Author here! These 10B log lines are from the last 60 days of activity from https://gocardless.com/ systems.

It includes:

- System logs, such as our Kubernetes VM host logs, or our Chef Postgres machines

- Application logs from Kubernetes pods

- HTTP and RPC logs

- Audit logs from Stackdriver (we use GCP for all our infrastructure)

> do you ever do anything with them that requires you to store so much data rather than just a representative subset?

Some of the logs are already sampled, such as VPC flow logs, but the majority aim for 100% capture.

Especially for application logs, which are used for audit and many other purposes, developers expect all of their logs to stick around for 60d.

Why we do this is quite simple: for the amount of value we get from storing this data, in terms of introspection, observability and in some cases differentiated product capabilities like fraud detection, the cost of running this cluster is quite a bargain.

I suspect we'll soon cross a threshold where keeping everything will cost us more than it's worth, but I'm confident we can significantly reduce our costs with a simple tagging system, where developers mark logs as requiring shorter retention windows.

Hopefully that gives you a good answer!

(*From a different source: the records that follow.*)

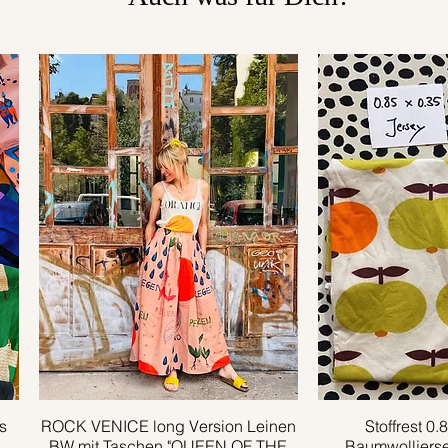
s
ROCK VENICE long Version Leinen
Schnellansicht
Stoffrest 0
Schnell
BW mit Taschen "QUEEN OF THE
Baumwolljers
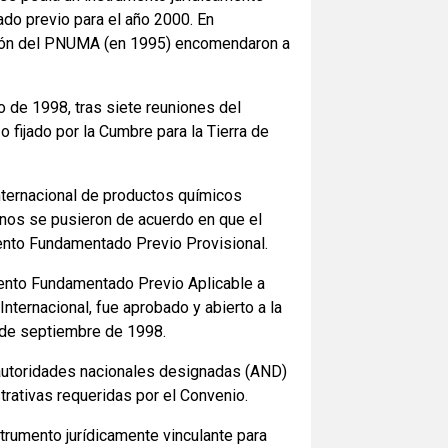
do previo para el año 2000. En
ación del PNUMA (en 1995) encomendaron a
de 1998, tras siete reuniones del
o fijado por la Cumbre para la Tierra de
internacional de productos químicos
ernos se pusieron de acuerdo en que el
ento Fundamentado Previo Provisional.
ento Fundamentado Previo Aplicable a
ternacional, fue aprobado y abierto a la
 de septiembre de 1998.
 autoridades nacionales designadas (AND)
rativas requeridas por el Convenio.
strumento jurídicamente vinculante para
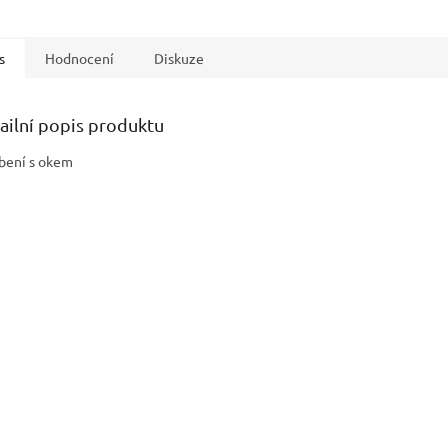
s
Hodnocení
Diskuze
ailní popis produktu
bení s okem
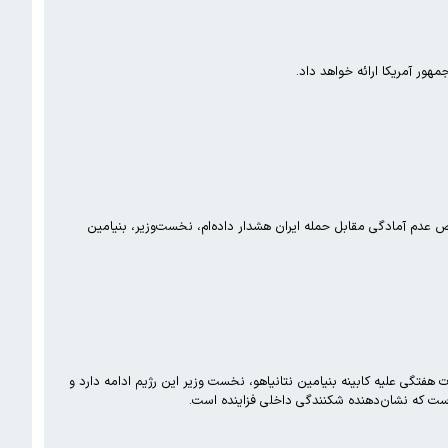
هور آمریکا ارائه خواهد داد.
دم آمادگی مقابل حمله ایران هشدار داده‌ام، نخست‌وزیر، بنیامین
راضی اشغالی بیشتر شده و اعتراضات هفتگی علیه کابینه بنیامین نتانیاهو، نخست وزیر این رژیم ادامه دارد و
ت که نشان‌دهنده شکنندگی داخلی فزاینده است.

In case you're interested, my previous post mentioned how keeping our HTTP logs around in a queryable form was really useful for helping make a product decision:

https://blog.lawrencejones.dev/connected-data/

Thanks for the response, really interesting to see how this stuff is used.
Are you also using Google Tracer? I haven't been to get any traces to work for ages with Node.
>>> why on earth do you have 10 billion log entries?

It's pretty low volume actually. A small company with < 100 developers and servers can generate a billion logs over a few weeks.

Normal logs from the system, syslog, applications, databases, web servers... nothing fancy really. It's common practice to centralize all these into ElasticSearch or Splunk.

Their scale of 10 billion logs 60 TB means they're a regular small to medium company.

You've nailed this!

This logging system was for all https://gocardless.com/ systems. We're a B2C company which means we have different economies of scale than many scale-ups of our size, but you were close with your guess:

Currently 450 people worldwide, ~150 in product development, of which ~100 fulltime developers.

This seems suspect, that works out to approximately 25 log messages per developer per second assuming a 10 hour work day.

I work in a tightly regulated industry (finance), and even my company doesn't have a need to log 25 messages per second per person.

Is anyone else able to validate this claim that regular small companies log this much data?

Anytime its something ridiculous like this, I assume its for compliance. A few industries require all info to be retained for 7 years.